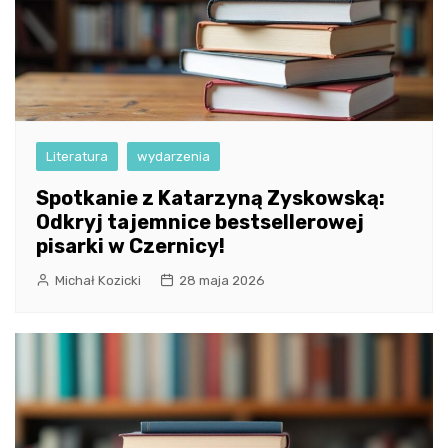
Literatura
wydarzenia
Spotkanie z Katarzyną Zyskowską:
Odkryj tajemnice bestsellerowej
pisarki w Czernicy!
Michał Kozicki
28 maja 2026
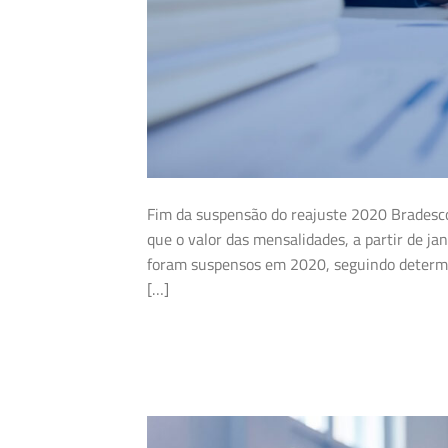
Fim da suspensão do reajuste 2020 Bradesc
que o valor das mensalidades, a partir de ja
foram suspensos em 2020, seguindo determi
[…]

☆ ☆ ☆ ☆ ☆

**Instructions for the task**: Copy every record exactly, leaving the pictures out.

**Exercise output**:
Literatura
wydarzenia
Spotkanie z Katarzyną Zyskowską:
Odkryj tajemnice bestsellerowej
pisarki w Czernicy!
Michał Kozicki
28 maja 2026
Fim da suspensão do reajuste 2020 Bradesc
que o valor das mensalidades, a partir de ja
foram suspensos em 2020, seguindo determi
[…]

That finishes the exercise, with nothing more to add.